Then she stood quite crushed that this should meet her when she came to Catania for the first time in twelve years. “Lord God,” she said, “is there any meaning in it?”

At home, in Diamante, no one would ever have taken the trouble to tell her what was going on. Was it not destiny that she should be here on the very day of the trial?

“Listen, Donna Alfari,” she said; “you may do as you like, but I must go to the court.”

There was a decision about Giannita. Nothing could disturb her. “Do you not understand that it is for this, and not for your sake, that God has induced you to take me with you to Catania?” she said to Rosa Alfari.

Giannita did not doubt for a moment that there was something supernatural in it all.
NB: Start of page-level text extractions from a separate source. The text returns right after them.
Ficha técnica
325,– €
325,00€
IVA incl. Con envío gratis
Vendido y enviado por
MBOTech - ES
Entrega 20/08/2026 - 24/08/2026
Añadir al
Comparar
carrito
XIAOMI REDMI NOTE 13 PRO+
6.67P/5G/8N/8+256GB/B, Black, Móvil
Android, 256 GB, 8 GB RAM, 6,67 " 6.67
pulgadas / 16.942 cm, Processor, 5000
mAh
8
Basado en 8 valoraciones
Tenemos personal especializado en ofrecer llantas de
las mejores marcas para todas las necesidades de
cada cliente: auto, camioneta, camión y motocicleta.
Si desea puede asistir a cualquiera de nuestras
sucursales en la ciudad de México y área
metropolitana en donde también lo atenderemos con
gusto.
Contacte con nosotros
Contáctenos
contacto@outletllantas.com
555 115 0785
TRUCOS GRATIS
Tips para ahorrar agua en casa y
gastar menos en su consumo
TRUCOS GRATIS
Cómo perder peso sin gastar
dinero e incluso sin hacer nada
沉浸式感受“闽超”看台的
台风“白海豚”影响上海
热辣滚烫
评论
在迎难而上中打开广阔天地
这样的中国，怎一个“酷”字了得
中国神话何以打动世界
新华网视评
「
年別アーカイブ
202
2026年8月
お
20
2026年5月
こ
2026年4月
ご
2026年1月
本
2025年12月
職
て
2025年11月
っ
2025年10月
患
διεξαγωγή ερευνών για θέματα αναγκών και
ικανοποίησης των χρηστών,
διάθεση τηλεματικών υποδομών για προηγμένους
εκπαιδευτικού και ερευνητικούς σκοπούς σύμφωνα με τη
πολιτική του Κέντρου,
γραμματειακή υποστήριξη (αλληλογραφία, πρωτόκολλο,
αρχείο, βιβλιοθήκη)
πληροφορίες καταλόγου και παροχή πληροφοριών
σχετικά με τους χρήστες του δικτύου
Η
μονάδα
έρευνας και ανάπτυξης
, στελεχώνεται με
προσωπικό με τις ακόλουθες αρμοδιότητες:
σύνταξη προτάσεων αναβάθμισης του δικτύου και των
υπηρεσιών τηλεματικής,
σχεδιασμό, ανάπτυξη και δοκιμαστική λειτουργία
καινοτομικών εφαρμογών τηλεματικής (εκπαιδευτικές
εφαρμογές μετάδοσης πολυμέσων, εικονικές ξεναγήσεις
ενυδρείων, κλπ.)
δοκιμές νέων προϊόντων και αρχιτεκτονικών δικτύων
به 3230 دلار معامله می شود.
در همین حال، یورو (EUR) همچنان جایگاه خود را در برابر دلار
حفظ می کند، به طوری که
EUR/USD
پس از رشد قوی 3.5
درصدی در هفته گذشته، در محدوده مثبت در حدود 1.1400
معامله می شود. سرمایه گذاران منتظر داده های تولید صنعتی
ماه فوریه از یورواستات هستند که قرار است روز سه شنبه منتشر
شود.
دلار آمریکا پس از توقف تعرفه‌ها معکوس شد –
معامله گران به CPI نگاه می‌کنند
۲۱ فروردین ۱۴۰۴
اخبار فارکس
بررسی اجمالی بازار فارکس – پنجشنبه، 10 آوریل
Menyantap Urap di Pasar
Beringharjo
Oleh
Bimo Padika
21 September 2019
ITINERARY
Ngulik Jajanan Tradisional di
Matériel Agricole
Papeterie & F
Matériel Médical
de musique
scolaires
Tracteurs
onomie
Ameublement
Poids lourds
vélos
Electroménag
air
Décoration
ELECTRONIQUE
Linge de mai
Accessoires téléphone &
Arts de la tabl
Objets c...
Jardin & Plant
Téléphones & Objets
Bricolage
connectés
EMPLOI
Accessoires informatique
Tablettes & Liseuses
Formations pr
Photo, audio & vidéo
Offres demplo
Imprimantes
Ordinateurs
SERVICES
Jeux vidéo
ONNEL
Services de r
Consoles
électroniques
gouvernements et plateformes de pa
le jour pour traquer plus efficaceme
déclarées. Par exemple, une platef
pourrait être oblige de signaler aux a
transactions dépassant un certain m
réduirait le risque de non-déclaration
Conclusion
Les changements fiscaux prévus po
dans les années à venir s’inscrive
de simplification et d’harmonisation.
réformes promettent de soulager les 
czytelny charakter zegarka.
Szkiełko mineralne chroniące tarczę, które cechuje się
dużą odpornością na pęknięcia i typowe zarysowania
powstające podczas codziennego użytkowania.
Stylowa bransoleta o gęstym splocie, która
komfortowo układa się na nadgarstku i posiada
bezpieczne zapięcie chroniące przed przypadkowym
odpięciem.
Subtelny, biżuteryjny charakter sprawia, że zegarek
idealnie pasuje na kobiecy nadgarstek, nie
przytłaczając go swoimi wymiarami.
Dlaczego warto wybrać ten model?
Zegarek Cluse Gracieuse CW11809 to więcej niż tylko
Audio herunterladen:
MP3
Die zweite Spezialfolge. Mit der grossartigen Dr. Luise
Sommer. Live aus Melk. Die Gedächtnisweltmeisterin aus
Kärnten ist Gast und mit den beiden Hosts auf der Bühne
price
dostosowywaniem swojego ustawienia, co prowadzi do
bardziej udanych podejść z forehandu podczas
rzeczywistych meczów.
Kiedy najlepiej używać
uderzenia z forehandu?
Rosa Alfari must needs let her go, and she found her way to the Palace of Justice. She stood among the street boys and riff-raff, and saw Cavaliere Palmeri on the bench of the accused. He was a fine gentleman, with a white, pointed beard and moustache. Giannita recognized him.

She heard that he was condemned to six months’ imprisonment, and Giannita thought she saw even more plainly that she had come there as an emissary from God. “Now my god-sister must need me,” she thought.

She went out into the street again and asked her way to the Palazzo Palmeri.

On the way a carriage drove by her. She looked up, and her eyes met those of the lady who sat in the carriage. At the same moment something told her that this was her god-sister. She who was driving was pale and bent and had beseeching eyes. Giannita loved her from the first sight. “It is you who have given me pleasure many times,” she said, “because I expected pleasure from you. Now perhaps I can pay you back.”